Transcribed page contents:
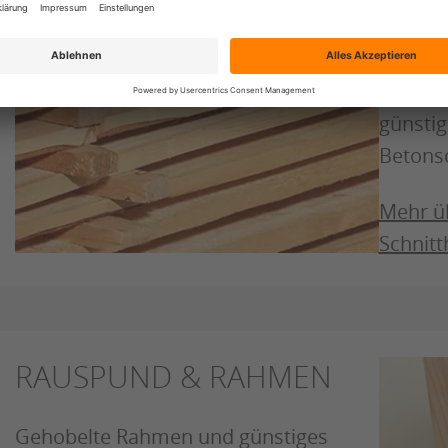
SCH
Untersc
günstig
Betons
Mehr ü
Schnitt
RAUSPUND & RAHMEN
Gehobelte Rahmen und günstiges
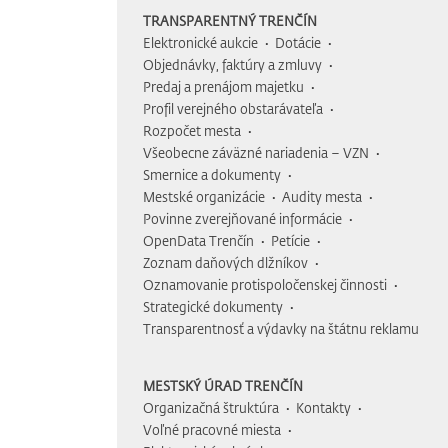
TRANSPARENTNÝ TRENČÍN
Elektronické aukcie
Dotácie
Objednávky, faktúry a zmluvy
Predaj a prenájom majetku
Profil verejného obstarávateľa
Rozpočet mesta
Všeobecne záväzné nariadenia – VZN
Smernice a dokumenty
Mestské organizácie
Audity mesta
Povinne zverejňované informácie
OpenData Trenčín
Petície
Zoznam daňových dlžníkov
Oznamovanie protispoločenskej činnosti
Strategické dokumenty
Transparentnosť a výdavky na štátnu reklamu
MESTSKÝ ÚRAD TRENČÍN
Organizačná štruktúra
Kontakty
Voľné pracovné miesta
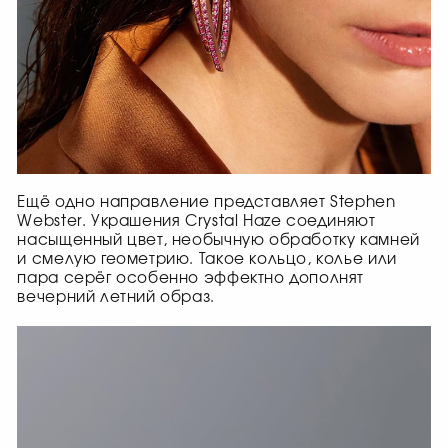
Ещё одно направление представляет Stephen
Webster. Украшения Crystal Haze соединяют
насыщенный цвет, необычную обработку камней
и смелую геометрию. Такое кольцо, колье или
пара серёг особенно эффектно дополнят
вечерний летний образ.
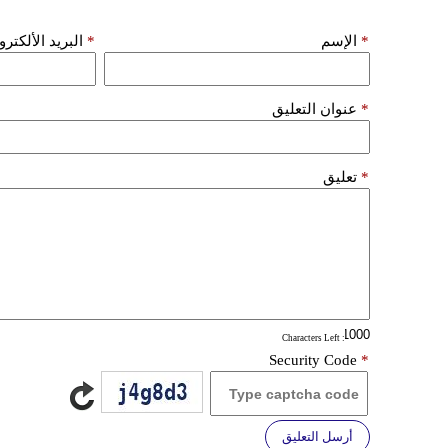
*
الإسم
*
البريد الألكتر
*
عنوان التعليق
*
تعليق
: Characters Left
Security Code
*
أرسل التعليق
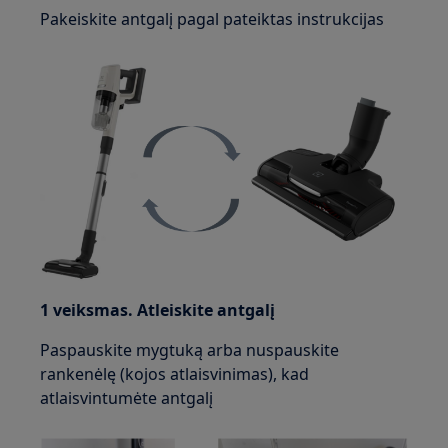
Pakeiskite antgalį pagal pateiktas instrukcijas
1 veiksmas. Atleiskite antgalį
Paspauskite mygtuką arba nuspauskite
rankenėlę (kojos atlaisvinimas), kad
atlaisvintumėte antgalį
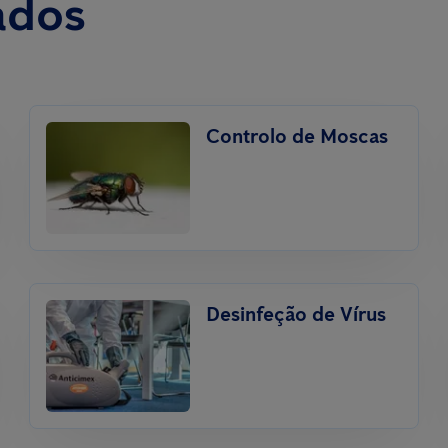
ados
Controlo de Moscas
Desinfeção de Vírus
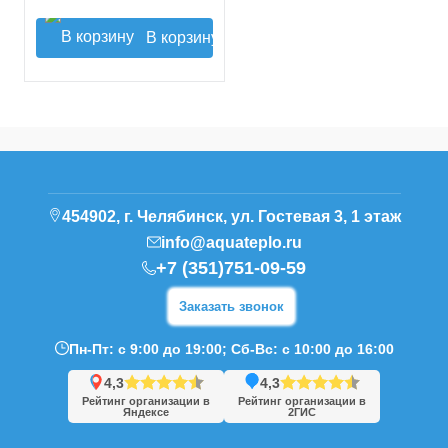
В корзину
454902, г. Челябинск, ул. Гостевая 3, 1 этаж
info@aquateplo.ru
+7 (351)751-09-59
Заказать звонок
Пн-Пт: с 9:00 до 19:00; Сб-Вс: с 10:00 до 16:00
4,3
4,3
Рейтинг организации в
Рейтинг организации в
Яндексе
2ГИС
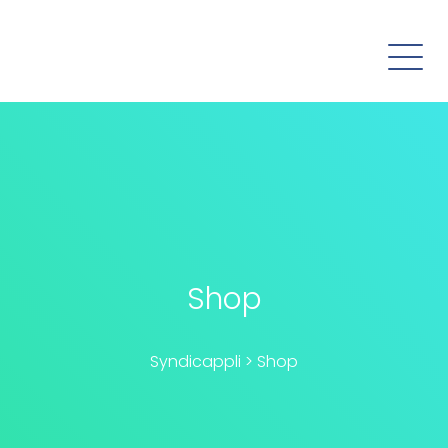
Shop
Syndicappli
>
Shop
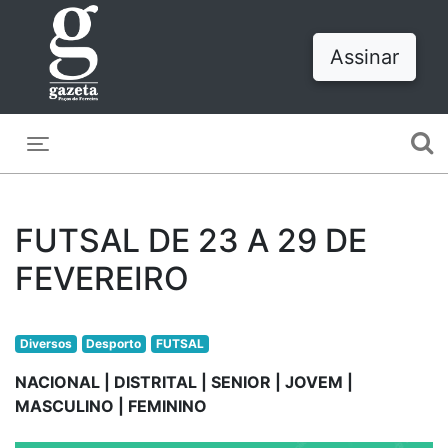
Assinar
Toggle navigation
FUTSAL DE 23 A 29 DE
FEVEREIRO
Diversos
Desporto
FUTSAL
NACIONAL | DISTRITAL | SENIOR | JOVEM |
MASCULINO | FEMININO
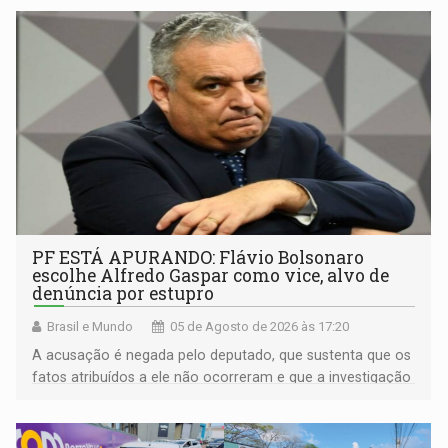
PF ESTÁ APURANDO: Flávio Bolsonaro
escolhe Alfredo Gaspar como vice, alvo de
denúncia por estupro
Brasil e Mundo
05 de Agosto de 2026 às 17:20
A acusação é negada pelo deputado, que sustenta que os
fatos atribuídos a ele não ocorreram e que a investigação
deverá demonstrar sua versão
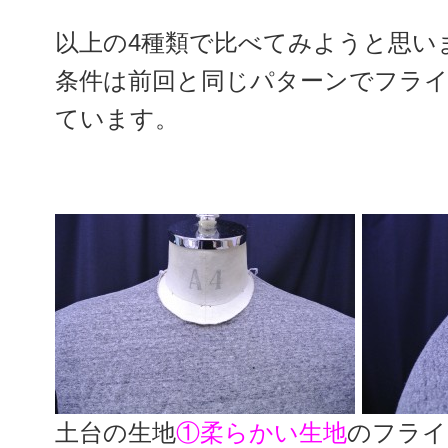
以上の4種類で比べてみようと思い
条件は前回と同じパターンでフラ
ています。
土台の生地
①柔らかい生地
のフライ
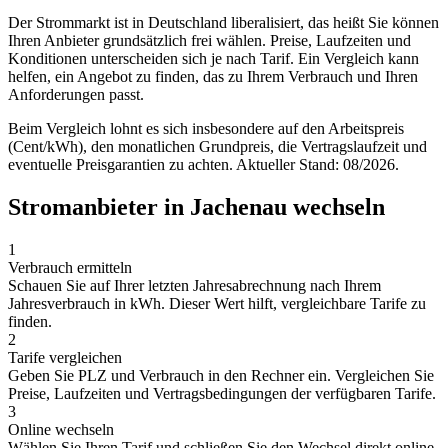
Der Strommarkt ist in Deutschland liberalisiert, das heißt Sie können
Ihren Anbieter grundsätzlich frei wählen. Preise, Laufzeiten und
Konditionen unterscheiden sich je nach Tarif. Ein Vergleich kann
helfen, ein Angebot zu finden, das zu Ihrem Verbrauch und Ihren
Anforderungen passt.
Beim Vergleich lohnt es sich insbesondere auf den Arbeitspreis
(Cent/kWh), den monatlichen Grundpreis, die Vertragslaufzeit und
eventuelle Preisgarantien zu achten. Aktueller Stand: 08/2026.
Stromanbieter in Jachenau wechseln
1
Verbrauch ermitteln
Schauen Sie auf Ihrer letzten Jahresabrechnung nach Ihrem
Jahresverbrauch in kWh. Dieser Wert hilft, vergleichbare Tarife zu
finden.
2
Tarife vergleichen
Geben Sie PLZ und Verbrauch in den Rechner ein. Vergleichen Sie
Preise, Laufzeiten und Vertragsbedingungen der verfügbaren Tarife.
3
Online wechseln
Wählen Sie Ihren Tarif und schließen Sie den Wechsel direkt online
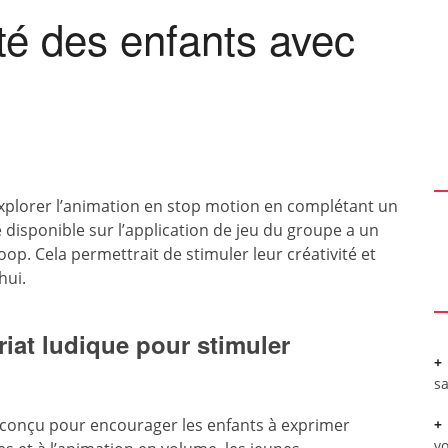
ité des enfants avec
à explorer l’animation en stop motion en complétant un
disponible sur l’application de jeu du groupe a un
Boop. Cela permettrait de stimuler leur créativité et
hui.
riat ludique pour stimuler
sa
conçu pour encourager les enfants à exprimer
vo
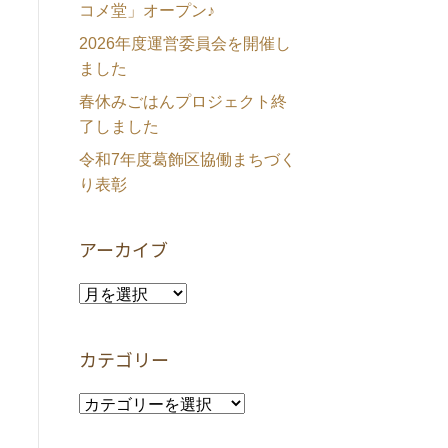
コメ堂」オープン♪
2026年度運営委員会を開催し
ました
春休みごはんプロジェクト終
了しました
令和7年度葛飾区協働まちづく
り表彰
アーカイブ
ア
ー
カ
カテゴリー
イ
ブ
カ
テ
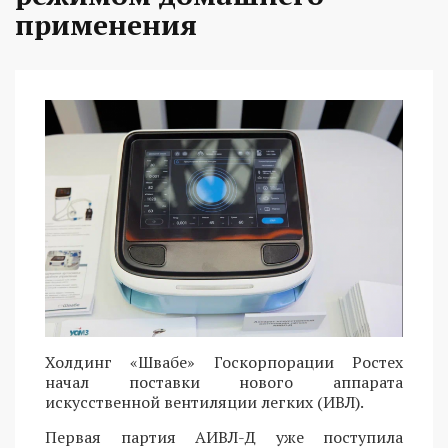
применения
Холдинг «Швабе» Госкорпорации Ростех
начал поставки нового аппарата
искусственной вентиляции легких (ИВЛ).
Первая партия АИВЛ-Д уже поступила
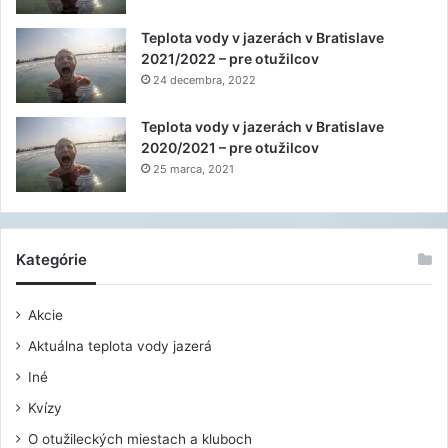
Teplota vody v jazerách v Bratislave
2021/2022 – pre otužilcov
24 decembra, 2022
Teplota vody v jazerách v Bratislave
2020/2021 – pre otužilcov
25 marca, 2021
Kategórie
Akcie
Aktuálna teplota vody jazerá
Iné
Kvízy
O otužileckých miestach a kluboch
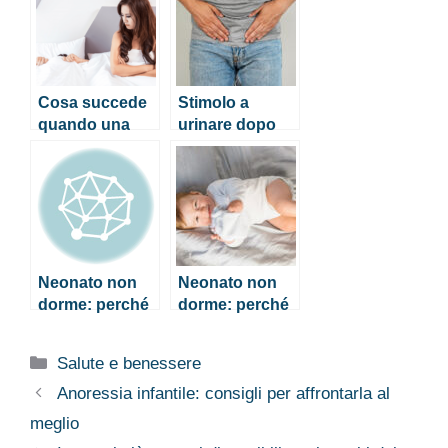
Cosa succede
Stimolo a
quando una
urinare dopo
donna perde la
aver urinato:
verginità?
perché
succede e cosa
puoi fare
Neonato non
Neonato non
dorme: perché
dorme: perché
succede e cosa
succede e cosa
fare
fare
Categorie
Salute e benessere
Anoressia infantile: consigli per affrontarla al
meglio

Problem details ▸
Repeat exactly the lines from the start of the entries down to the line with "Oznamovanie protispoločenskej činnosti", keeping both ends but none of the pictures.

Reply to the task ▸
SCH
Untersc
günstig
Betons
Mehr ü
Schnitt
RAUSPUND & RAHMEN
Gehobelte Rahmen und günstiges
TRANSPARENTNÝ TRENČÍN
Elektronické aukcie
Dotácie
Objednávky, faktúry a zmluvy
Predaj a prenájom majetku
Profil verejného obstarávateľa
Rozpočet mesta
Všeobecne záväzné nariadenia – VZN
Smernice a dokumenty
Mestské organizácie
Audity mesta
Povinne zverejňované informácie
OpenData Trenčín
Petície
Zoznam daňových dlžníkov
Oznamovanie protispoločenskej činnosti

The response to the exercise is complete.